Good Morning All,
I have been trying to run a Unsteady Fluid Flow on a Telecommunication system enclosure (about the size of a dorm fridge)
it has 9 internal fans (fantray) with intake openings on the bottom of the chassis with outlets located on top. I cannot seem to get the analysis to run through all of the parameters, stops after getting through the first time step. I was hoping that someone was running a setup similar to mine.
thanks all,
Tony
This might be related to many possible factors. Could you state the model setup more specific? or attached the model if it is small, or attach log file with error message in.
Without detail info, the first checks should be the model setup of the internal fans.
(1) Make sure in internal fan were defined on the part external surfaces, i.e., the model has to be having multiple parts, And a fan BC has to be defined on one of the surface of the part contact pair.
(2) What kind of sub-types for the specified fan BCs, We have velocity fan BC, pressure fan BC, flow rate fan BC and fan curve BC.
(3) If using fan curve BC, note that the fan curve BC has to be physical meaningful and it prone to have solution convergence issue depending on the model setup.
Thanks Joey X for getting back to me. i am using a Inventor .iam file, i was able to get it to run on the new computer that showed up yesterday, but the results were not what i had thought would happen. is it better to use a derived part instead of an assembly file. i have attached a compressed file of the derived part.
As I have mentioned before, the internal fan has to be applied to one of the contact pair surface of two parts or multiple parts, i.e., CAD assembly has to be imported. The singe part Inventor file can't have internal fan modeled.
Here are the reasons needing contact pair is the CFD fan modeling.

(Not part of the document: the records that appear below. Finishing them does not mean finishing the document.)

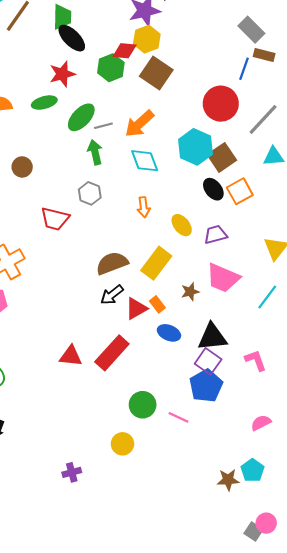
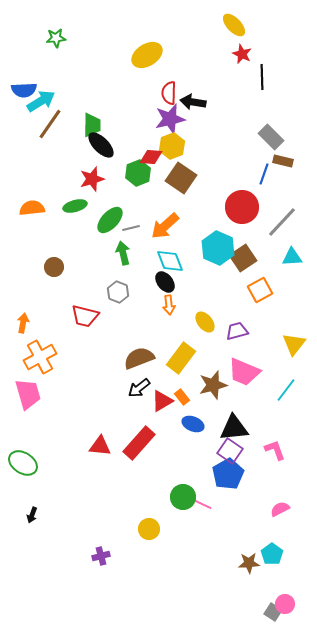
black ellipse: (213, 189) -> (165, 282), moved
brown star: (190, 292) -> (213, 385), size x1.6
green circle: (143, 405) -> (183, 497), moved

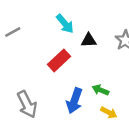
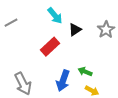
black triangle: (89, 40) -> (75, 30), turned -32

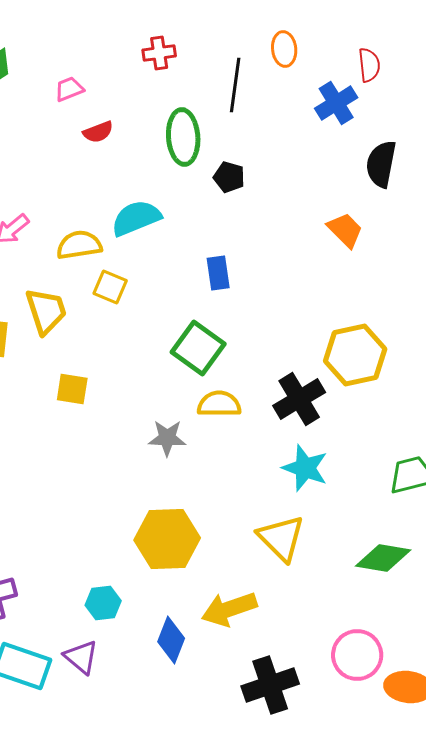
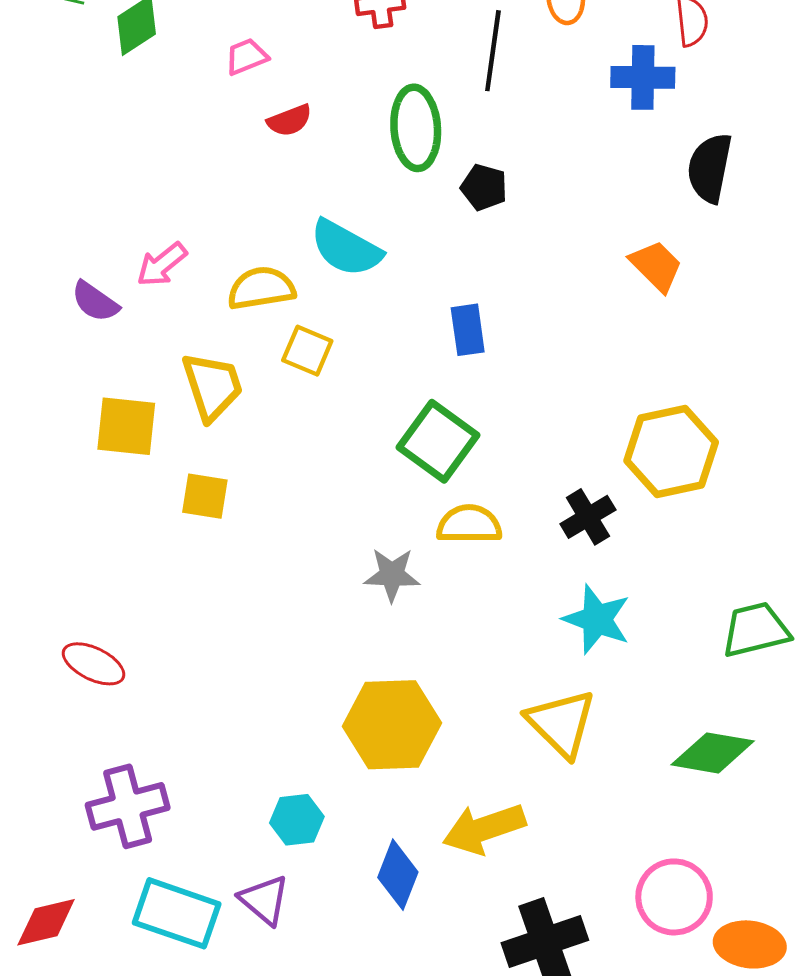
blue cross: (336, 103) -> (643, 77), turned 33
cyan semicircle: (136, 218) -> (346, 248), turned -129
yellow square: (72, 389) -> (205, 496), moved
black cross: (299, 399) -> (588, 517), size x0.7

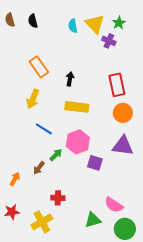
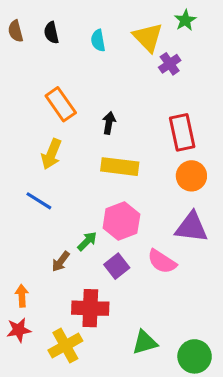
green star: (119, 23) -> (185, 20), moved
cyan semicircle: (73, 26) -> (98, 40), moved
purple cross: (109, 41) -> (170, 64), turned 32
blue line: (44, 129) -> (39, 201), moved
purple square: (95, 163) -> (117, 266), moved, turned 35
orange arrow: (15, 179) -> (22, 296), moved, turned -32
red cross: (58, 198) -> (90, 308), size x1.6
pink semicircle: (114, 205) -> (162, 261), moved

Fan model is a simplified model to simulate the physical fan which has usually complicated fan blade and hub geometry which will tremendously make large CFD model (in DOF), This is an approach to address on relative big view of system design instead of design for fan itself. In fan modeling, a planar circle (or other shape) is used to represent the fan's fundamental properties (flow rate, pressure jump, swirling etc.), note that the pressure jump is very important in fan modeling, it implies that the same position need a jumped pressure. in other words, in numerical approach, it need two nodes from different parts to present the pressure difference), most of CFD packages do the similar approaches like this.
Attached are a simple 2D model with two internal fans in an enclosure and two images for velocity and pressure pattern, you can see the pressure jump on the fan surface from the pressure pattern.
Hey Joey,
thanks for the pics they were helpful in fixing my mode (I think) cause right now I keep getting a error message "Warning: Quit for zero Loading please check model parameters and try again, is this caused by me setting up my fans incorrectly.